柏井行和霍蘭馨直接開了雅竹包廂,之後就緊閉包廂大門,也不知道要商量什麽秘密大事。

沈瑤想知道他們在談什麽事,卻沒有任何辦法。她原本想放007溜進去偷聽的,但是007現在這個小身體很脆弱,萬一被柏井行發現後一掌拍死,那後果太劃算了。

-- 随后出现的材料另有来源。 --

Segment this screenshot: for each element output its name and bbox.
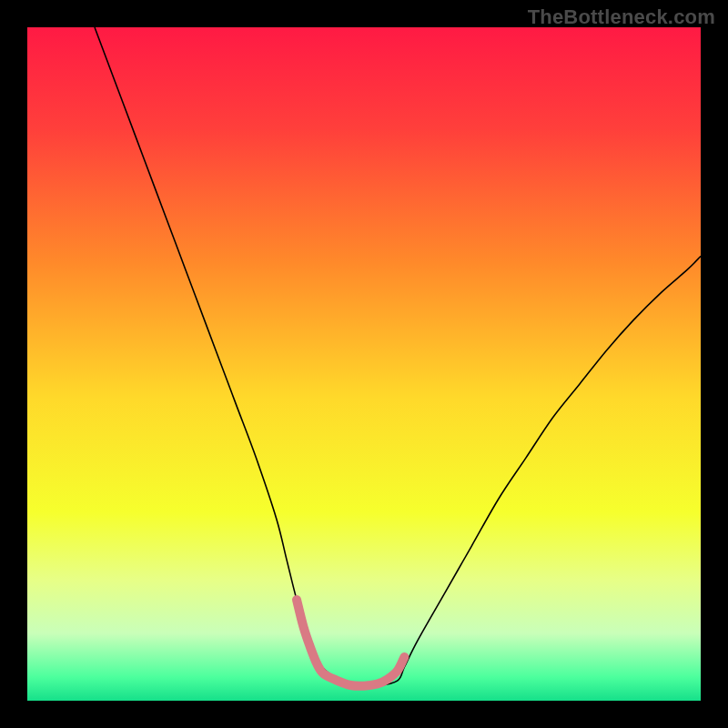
chart-frame: TheBottleneck.com xyxy=(0,0,728,728)
chart-svg xyxy=(27,27,701,701)
plot-area xyxy=(27,27,701,701)
watermark-text: TheBottleneck.com xyxy=(528,5,715,29)
background-gradient xyxy=(27,27,701,701)
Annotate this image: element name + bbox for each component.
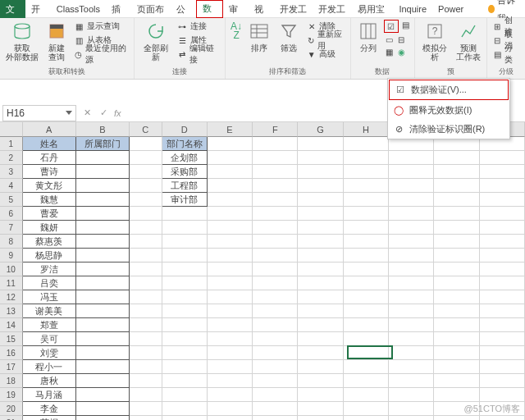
cell[interactable] — [480, 262, 525, 276]
cell[interactable] — [162, 402, 208, 416]
btn-flash-fill[interactable]: ▦ — [384, 47, 395, 57]
cell[interactable] — [389, 388, 434, 402]
cell[interactable] — [76, 304, 130, 318]
tab-yyb[interactable]: 易用宝 ™ — [352, 0, 393, 18]
tab-insert[interactable]: 插入 — [106, 0, 131, 18]
cell[interactable] — [130, 276, 162, 290]
cell[interactable] — [130, 332, 162, 346]
row-header[interactable]: 18 — [0, 374, 23, 388]
cell[interactable] — [253, 290, 298, 304]
btn-external-data[interactable]: 获取 外部数据 — [3, 20, 41, 62]
cell[interactable] — [298, 318, 343, 332]
cell[interactable] — [389, 262, 434, 276]
cell[interactable] — [298, 262, 343, 276]
cell[interactable] — [130, 318, 162, 332]
cell[interactable] — [480, 193, 525, 207]
cell[interactable] — [130, 137, 162, 151]
cell[interactable]: 姓名 — [23, 137, 76, 151]
cell[interactable]: 黄文彤 — [23, 179, 76, 193]
cell[interactable] — [480, 304, 525, 318]
row-header[interactable]: 2 — [0, 151, 23, 165]
cell[interactable]: 蔡惠羡 — [23, 235, 76, 249]
cell[interactable] — [76, 165, 130, 179]
cell[interactable] — [389, 346, 434, 360]
cell[interactable] — [253, 221, 298, 235]
cell[interactable] — [389, 416, 434, 420]
cell[interactable] — [344, 402, 389, 416]
cell[interactable] — [76, 388, 130, 402]
cell[interactable]: 吴可 — [23, 332, 76, 346]
cell[interactable] — [208, 151, 253, 165]
row-header[interactable]: 4 — [0, 179, 23, 193]
cell[interactable] — [298, 235, 343, 249]
cell[interactable] — [76, 207, 130, 221]
cell[interactable] — [130, 402, 162, 416]
cell[interactable] — [76, 151, 130, 165]
cell[interactable] — [298, 276, 343, 290]
cell[interactable] — [389, 318, 434, 332]
col-header-F[interactable]: F — [253, 122, 298, 137]
row-header[interactable]: 21 — [0, 416, 23, 420]
cell[interactable]: 唐秋 — [23, 374, 76, 388]
cell[interactable] — [480, 360, 525, 374]
cell[interactable] — [253, 360, 298, 374]
cell[interactable] — [344, 318, 389, 332]
cell[interactable] — [298, 374, 343, 388]
cell[interactable] — [480, 374, 525, 388]
cell[interactable] — [162, 360, 208, 374]
tab-classtools[interactable]: ClassTools — [51, 0, 106, 18]
menu-circle-invalid[interactable]: ◯圈释无效数据(I) — [388, 101, 509, 120]
cell[interactable] — [162, 374, 208, 388]
cell[interactable] — [298, 151, 343, 165]
cell[interactable] — [344, 276, 389, 290]
cell[interactable] — [76, 318, 130, 332]
cell[interactable] — [434, 262, 479, 276]
cell[interactable] — [130, 346, 162, 360]
cell[interactable] — [130, 388, 162, 402]
row-header[interactable]: 1 — [0, 137, 23, 151]
cell[interactable] — [130, 360, 162, 374]
btn-show-query[interactable]: ▦显示查询 — [72, 20, 130, 33]
cell[interactable] — [253, 137, 298, 151]
cell[interactable] — [162, 235, 208, 249]
cell[interactable] — [434, 318, 479, 332]
row-header[interactable]: 9 — [0, 249, 23, 262]
cell[interactable] — [76, 249, 130, 262]
cell[interactable] — [298, 416, 343, 420]
cell[interactable] — [389, 249, 434, 262]
row-header[interactable]: 20 — [0, 402, 23, 416]
cell[interactable] — [162, 318, 208, 332]
btn-forecast[interactable]: 预测 工作表 — [454, 20, 483, 62]
cell[interactable] — [389, 402, 434, 416]
cell[interactable] — [298, 137, 343, 151]
row-header[interactable]: 16 — [0, 346, 23, 360]
cell[interactable] — [298, 346, 343, 360]
cell[interactable] — [130, 151, 162, 165]
cell[interactable] — [76, 402, 130, 416]
cell[interactable] — [130, 207, 162, 221]
row-header[interactable]: 6 — [0, 207, 23, 221]
btn-consolidate[interactable]: ▤ — [400, 20, 411, 30]
cell[interactable] — [253, 374, 298, 388]
cell[interactable] — [76, 416, 130, 420]
row-header[interactable]: 11 — [0, 276, 23, 290]
cell[interactable] — [434, 193, 479, 207]
cell[interactable] — [389, 179, 434, 193]
cell[interactable]: 审计部 — [162, 193, 208, 207]
tab-file[interactable]: 文件 — [0, 0, 25, 18]
cell[interactable] — [389, 374, 434, 388]
tab-review[interactable]: 审阅 — [223, 0, 249, 18]
cell[interactable] — [130, 249, 162, 262]
cell[interactable] — [344, 137, 389, 151]
cell[interactable] — [480, 235, 525, 249]
cell[interactable] — [344, 388, 389, 402]
cell[interactable] — [208, 374, 253, 388]
cell[interactable] — [253, 318, 298, 332]
col-header-H[interactable]: H — [344, 122, 389, 137]
cell[interactable] — [208, 304, 253, 318]
row-header[interactable]: 14 — [0, 318, 23, 332]
spreadsheet-grid[interactable]: ABCDEFGHIJK 1姓名所属部门部门名称2石丹企划部3曹诗采购部4黄文彤工… — [0, 122, 525, 420]
cell[interactable]: 企划部 — [162, 151, 208, 165]
cell[interactable] — [76, 332, 130, 346]
cell[interactable] — [480, 290, 525, 304]
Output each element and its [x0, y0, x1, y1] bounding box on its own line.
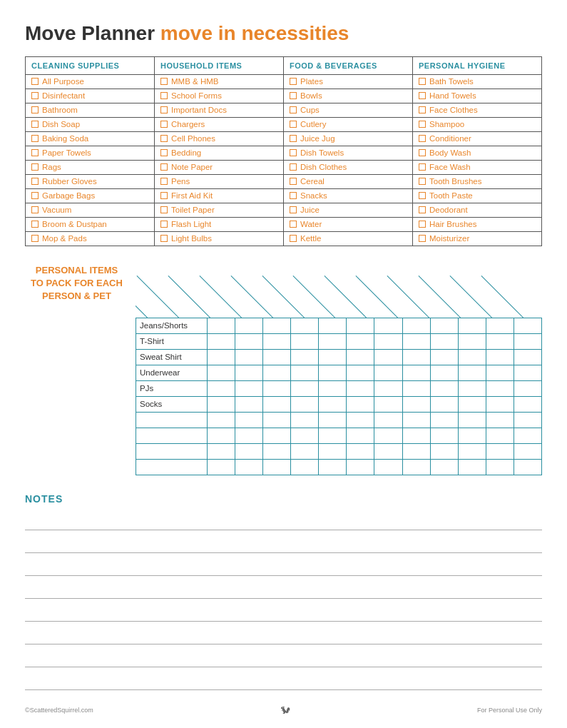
checkbox[interactable]	[160, 178, 168, 185]
checkbox[interactable]	[31, 92, 39, 99]
checkbox[interactable]	[419, 135, 426, 142]
personal-grid-cell[interactable]	[208, 365, 235, 380]
checkbox[interactable]	[419, 192, 426, 199]
personal-grid-cell[interactable]	[263, 365, 291, 380]
personal-grid-cell[interactable]	[319, 318, 347, 333]
personal-grid-cell[interactable]	[430, 365, 458, 380]
personal-grid-cell[interactable]	[486, 459, 514, 475]
personal-grid-cell[interactable]	[319, 428, 347, 443]
checklist-item[interactable]: Face Clothes	[419, 105, 536, 116]
personal-grid-cell[interactable]	[347, 443, 374, 459]
personal-grid-cell[interactable]	[402, 365, 430, 380]
personal-grid-cell[interactable]	[263, 412, 291, 428]
personal-grid-cell[interactable]	[347, 318, 374, 333]
personal-grid-cell[interactable]	[458, 443, 486, 459]
personal-grid-cell[interactable]	[430, 412, 458, 428]
personal-grid-cell[interactable]	[402, 380, 430, 396]
personal-grid-cell[interactable]	[208, 443, 235, 459]
checkbox[interactable]	[419, 92, 426, 99]
personal-grid-cell[interactable]	[291, 349, 319, 365]
personal-grid-cell[interactable]	[374, 365, 402, 380]
checkbox[interactable]	[31, 163, 39, 171]
personal-grid-cell[interactable]	[458, 349, 486, 365]
personal-grid-cell[interactable]	[402, 333, 430, 349]
personal-grid-cell[interactable]	[235, 380, 263, 396]
personal-grid-cell[interactable]	[458, 380, 486, 396]
personal-grid-cell[interactable]	[374, 333, 402, 349]
checklist-item[interactable]: Water	[290, 219, 407, 230]
personal-grid-cell[interactable]	[430, 333, 458, 349]
personal-grid-cell[interactable]	[263, 349, 291, 365]
checklist-item[interactable]: Disinfectant	[31, 91, 148, 101]
personal-grid-cell[interactable]	[430, 396, 458, 412]
checkbox[interactable]	[290, 178, 297, 185]
personal-grid-cell[interactable]	[347, 412, 374, 428]
personal-grid-cell[interactable]	[291, 396, 319, 412]
checkbox[interactable]	[160, 135, 168, 142]
checklist-item[interactable]: Note Paper	[160, 162, 277, 173]
personal-grid-cell[interactable]	[263, 380, 291, 396]
personal-grid-cell[interactable]	[319, 365, 347, 380]
checklist-item[interactable]: First Aid Kit	[160, 191, 277, 201]
checkbox[interactable]	[160, 78, 168, 85]
checklist-item[interactable]: Bowls	[290, 91, 407, 101]
personal-grid-cell[interactable]	[347, 333, 374, 349]
checkbox[interactable]	[419, 78, 426, 85]
personal-grid-cell[interactable]	[291, 318, 319, 333]
checkbox[interactable]	[419, 149, 426, 156]
checkbox[interactable]	[160, 206, 168, 213]
checkbox[interactable]	[290, 92, 297, 99]
personal-grid-cell[interactable]	[374, 443, 402, 459]
personal-grid-cell[interactable]	[319, 459, 347, 475]
personal-grid-cell[interactable]	[319, 380, 347, 396]
personal-grid-cell[interactable]	[319, 349, 347, 365]
personal-grid-cell[interactable]	[235, 349, 263, 365]
personal-grid-cell[interactable]	[458, 396, 486, 412]
checkbox[interactable]	[290, 78, 297, 85]
personal-grid-cell[interactable]	[208, 380, 235, 396]
personal-grid-cell[interactable]	[263, 333, 291, 349]
personal-grid-cell[interactable]	[319, 443, 347, 459]
personal-grid-cell[interactable]	[458, 412, 486, 428]
checkbox[interactable]	[31, 192, 39, 199]
personal-grid-cell[interactable]	[347, 428, 374, 443]
personal-grid-cell[interactable]	[319, 412, 347, 428]
checkbox[interactable]	[419, 221, 426, 228]
checklist-item[interactable]: Broom & Dustpan	[31, 219, 148, 230]
checkbox[interactable]	[160, 163, 168, 171]
personal-grid-cell[interactable]	[458, 318, 486, 333]
checklist-item[interactable]: Moisturizer	[419, 233, 536, 244]
personal-grid-cell[interactable]	[486, 428, 514, 443]
personal-grid-cell[interactable]	[235, 333, 263, 349]
personal-grid-cell[interactable]	[347, 380, 374, 396]
personal-grid-cell[interactable]	[263, 428, 291, 443]
personal-grid-cell[interactable]	[208, 459, 235, 475]
checkbox[interactable]	[290, 121, 297, 128]
personal-grid-cell[interactable]	[374, 349, 402, 365]
personal-grid-cell[interactable]	[374, 380, 402, 396]
checkbox[interactable]	[160, 121, 168, 128]
personal-grid-cell[interactable]	[486, 396, 514, 412]
personal-grid-cell[interactable]	[235, 412, 263, 428]
personal-grid-cell[interactable]	[291, 428, 319, 443]
checkbox[interactable]	[31, 135, 39, 142]
personal-grid-cell[interactable]	[319, 396, 347, 412]
personal-grid-cell[interactable]	[430, 443, 458, 459]
personal-grid-cell[interactable]	[402, 428, 430, 443]
personal-grid-cell[interactable]	[263, 459, 291, 475]
personal-grid-cell[interactable]	[514, 380, 541, 396]
personal-grid-cell[interactable]	[486, 380, 514, 396]
checklist-item[interactable]: Kettle	[290, 233, 407, 244]
checklist-item[interactable]: Bedding	[160, 148, 277, 158]
personal-grid-cell[interactable]	[514, 396, 541, 412]
checklist-item[interactable]: Shampoo	[419, 119, 536, 130]
personal-grid-cell[interactable]	[235, 428, 263, 443]
personal-grid-cell[interactable]	[402, 443, 430, 459]
personal-grid-cell[interactable]	[235, 365, 263, 380]
personal-grid-cell[interactable]	[347, 365, 374, 380]
checkbox[interactable]	[31, 221, 39, 228]
personal-grid-cell[interactable]	[208, 349, 235, 365]
checkbox[interactable]	[290, 135, 297, 142]
checklist-item[interactable]: Rags	[31, 162, 148, 173]
personal-grid-cell[interactable]	[458, 459, 486, 475]
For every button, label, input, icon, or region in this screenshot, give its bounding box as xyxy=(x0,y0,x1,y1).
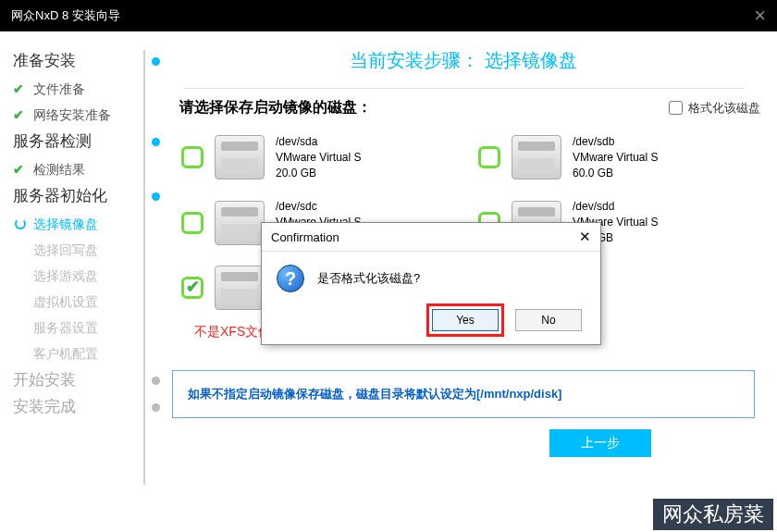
disk-model: VMware Virtual S xyxy=(573,150,658,166)
sidebar-item-network-prepare: ✔网络安装准备 xyxy=(13,103,157,129)
disk-select-box[interactable] xyxy=(478,146,500,168)
spinner-icon xyxy=(15,218,26,229)
disk-info: /dev/sdaVMware Virtual S20.0 GB xyxy=(276,134,361,180)
disk-size: 60.0 GB xyxy=(573,166,658,181)
disk-select-box[interactable] xyxy=(181,277,204,299)
disk-select-box[interactable] xyxy=(181,146,204,168)
format-disk-input[interactable] xyxy=(669,101,683,115)
watermark: 网众私房菜 xyxy=(653,499,773,530)
disk-dev: /dev/sdd xyxy=(573,199,658,215)
group-detect: 服务器检测 xyxy=(13,130,157,152)
no-button[interactable]: No xyxy=(515,309,582,331)
disk-info: /dev/sdbVMware Virtual S60.0 GB xyxy=(573,134,658,180)
disk-size: 20.0 GB xyxy=(276,166,361,181)
sidebar-item-game-disk: 选择游戏盘 xyxy=(13,264,157,290)
disk-option[interactable]: /dev/sdaVMware Virtual S20.0 GB xyxy=(166,125,463,190)
title-bar: 网众NxD 8 安装向导 × xyxy=(0,0,777,31)
disk-model: VMware Virtual S xyxy=(276,150,361,166)
sidebar-item-detect-result: ✔检测结果 xyxy=(13,157,157,183)
disk-dev: /dev/sda xyxy=(276,134,361,150)
dialog-close-icon[interactable]: ✕ xyxy=(579,229,591,245)
check-icon: ✔ xyxy=(13,81,24,96)
sidebar-item-client-config: 客户机配置 xyxy=(13,341,157,367)
group-start-install: 开始安装 xyxy=(13,369,157,390)
sidebar-item-vm-settings: 虚拟机设置 xyxy=(13,290,157,315)
hard-disk-icon xyxy=(215,201,265,245)
group-install-done: 安装完成 xyxy=(13,396,157,417)
dialog-message: 是否格式化该磁盘? xyxy=(317,270,420,287)
confirmation-dialog: Confirmation ✕ ? 是否格式化该磁盘? Yes No xyxy=(261,222,601,345)
group-prepare: 准备安装 xyxy=(13,50,157,71)
disk-dev: /dev/sdb xyxy=(573,134,658,150)
check-icon: ✔ xyxy=(13,107,24,122)
window-title: 网众NxD 8 安装向导 xyxy=(11,7,120,24)
format-disk-checkbox[interactable]: 格式化该磁盘 xyxy=(669,100,760,117)
sidebar: 准备安装 ✔文件准备 ✔网络安装准备 服务器检测 ✔检测结果 服务器初始化 选择… xyxy=(0,31,157,532)
close-icon[interactable]: × xyxy=(754,4,766,28)
prev-button[interactable]: 上一步 xyxy=(549,429,651,457)
disk-dev: /dev/sdc xyxy=(276,199,361,215)
check-icon: ✔ xyxy=(13,162,24,177)
sidebar-item-mirror-disk: 选择镜像盘 xyxy=(13,212,157,238)
dialog-titlebar: Confirmation ✕ xyxy=(262,223,600,252)
hint-box: 如果不指定启动镜像保存磁盘，磁盘目录将默认设定为[/mnt/nxp/disk] xyxy=(172,370,755,418)
sidebar-item-writeback-disk: 选择回写盘 xyxy=(13,238,157,264)
sidebar-item-file-prepare: ✔文件准备 xyxy=(13,77,157,103)
sidebar-item-server-settings: 服务器设置 xyxy=(13,315,157,341)
hard-disk-icon xyxy=(215,266,265,310)
group-init: 服务器初始化 xyxy=(13,185,157,206)
yes-button[interactable]: Yes xyxy=(432,309,499,331)
hard-disk-icon xyxy=(215,135,265,179)
disk-select-box[interactable] xyxy=(181,212,204,234)
disk-option[interactable]: /dev/sdbVMware Virtual S60.0 GB xyxy=(463,125,760,190)
step-header: 当前安装步骤： 选择镜像盘 xyxy=(183,31,744,89)
section-heading: 请选择保存启动镜像的磁盘： xyxy=(166,98,669,118)
hard-disk-icon xyxy=(512,135,561,179)
dialog-title: Confirmation xyxy=(271,230,579,244)
question-icon: ? xyxy=(277,265,304,292)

沈瑤在雅竹包廂外轉了幾圈,想起徐放賀和封雲亭在這裏約會呢。而這個酒吧,恰好是徐放賀的地盤……

沈瑤沒有猶豫,馬上折回去,讓徐放賀還人情。

徐放賀倒是挺仗義的,聽說沈瑤想打聽事情,立即安排人扮成服務生混進包房裏,直接在菜盤底下放了偷聽器。

柏井行和霍蘭馨的談話,很清楚地送進沈瑤的耳朵裏。

但此時二人還沒有進入正題。沈瑤只聽到霍蘭馨一個勁地恭維柏井行年輕有為,恭維他處世不驚,恭維他英俊不凡……

霍蘭馨語氣裏的仰慕絲毫不加掩飾。

沈瑤沒想到,霍蘭馨這麽快就移情別戀了。

不過也是,方天揚都剩下不到半條命,霍蘭馨對他又不是情深意重到非他不嫁,會移情像柏井行這種英俊帥氣的斯文敗類,也沒什麽好奇怪的。

想到這,沈瑤自嘲一笑。看來上一輩子,還是她捐出的那個腎,幫那對狗男女維持了一段忠堅不移的愛情故事。

不過這個霍蘭馨諂媚起來,倒是有模有樣的。有些人骨子裏有奴氣,對誰都能點頭哈腰。

但是柏井行對霍蘭馨的投誠並不感興趣,語氣很冷:“霍蘭馨,如果你所謂的能幫到我,就是這些恭維。那就抱歉了,我沒時間在這裏聽你說這些奇怪又膩味的話。”

霍蘭馨自認長得美且艷,沒想到自已那情意綿綿的暗示,在柏井行眼裏竟然成了膩味?

她恨恨地咬著唇,但又不敢輕易得罪他,只能迅速進入正題:“柏氏公司的假帳,雖然證據很足,但是柏先生只要能找出一個分量足夠大的人物把罪名分攤掉,就可高枕無憂。”

柏井行問:“誰?”

霍蘭馨慢慢說出一個名字:“霍競延。”

柏井行似乎怔了下,突然開懷地笑起來:“他不是你親哥哥嗎?你這女人倒是夠狠夠毒,連自已的親哥都害。”

“他才不是我哥。”霍蘭馨瞳孔縮縮擴展張,眼裏透著恨,“他從小就喜歡虐待我,在他眼裏,我連個傭人都不如。”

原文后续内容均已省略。